Es ist ungelogen das erste Mal seit Monaten, dass Mondkind das Gefühl hat, das PJ doch irgendwie überleben zu können. Und nicht nur das, sondern dass es vielleicht sogar ein annehmbarer Plan ist. Sie wollte ja dorthin, um möglichst viel zu lernen. Um irgendwann eine gute Ärztin zu werden.
Und wenn es einen Weg gibt ihren Chaos – Kopf im Zaum zu halten und sie dennoch Dinge tun kann, die sie zwar einfacher haben könnte, aber die es ihr ermöglichen sich nicht nur nach ihrer Krankheit zu richten, dann ist es am Ende vielleicht doch gar kein so schlechtes Projekt.

Zwar fühlt Mondkind immer noch zu jedem Zeitpunkt diese Schwere auf ihr, die sie fast erdrückt, aber dennoch hätte dieser Termin kaum besser laufen können.
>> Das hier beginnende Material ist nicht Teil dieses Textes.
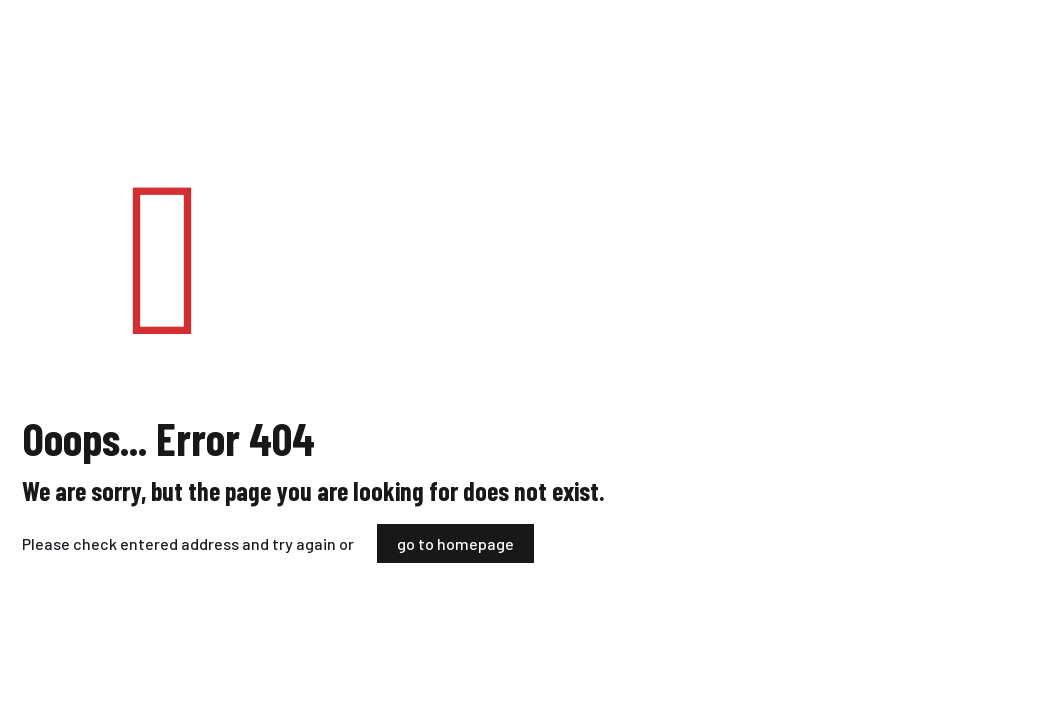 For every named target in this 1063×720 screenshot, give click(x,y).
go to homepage (455, 543) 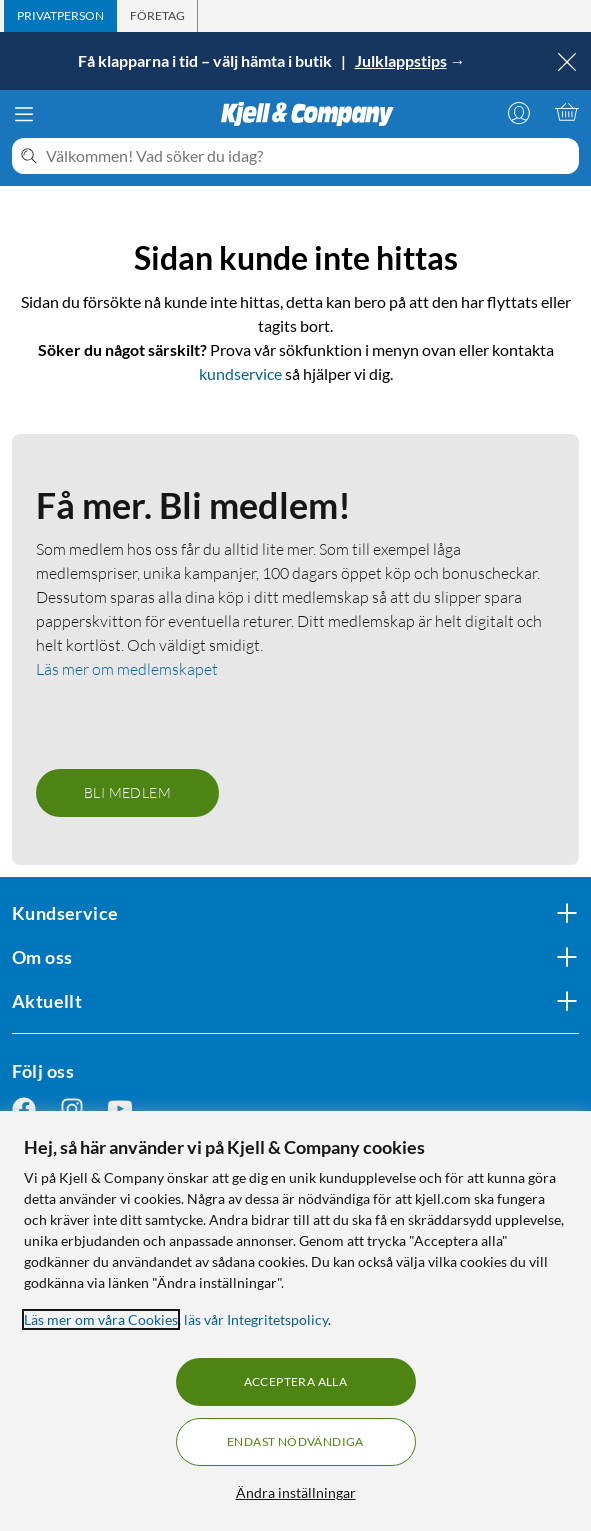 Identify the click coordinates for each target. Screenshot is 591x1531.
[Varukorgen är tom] (567, 112)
Jetzt in die Klinik zu gehen hätte zwar für den Moment den Druck raus genommen, aber langfristig wäre es die ungünstigste Lösung gewesen. Sie wird es versuchen. Hoffen, dass es entgegen aller Befürchtungen irgendwie klappt. Und, dass sie sich da unten nicht zu sehr quält. Und wenn es nicht klappt, dann ist das nicht das Ende. Denn irgendwo ist da noch jemand, der Mondkind auch dann noch hilft.

"Sie melden Sich auf jeden Fall bei mir", schärft die Therapeutin ihr ein, bevor sie Mondkind entlässt. Also ist die nächste Mail schon mal keine "ich - nerve - obwohl - ich - eigentlich - nicht - darf - Mail." Sie wartet sogar darauf...
Wahrscheinlich sehen sie sich gar nicht mehr vor dem PJ. Mondkind hat lediglich nochmal einen Arzttermin. Die Therapeutin hat extra nachgeschaut, ob sie an den Tagen im Haus ist und wenn etwas sein sollte, solle Mondkind sich vorher melden - dann darf sie vielleicht noch vorbei schauen, aber geplant ist das nicht.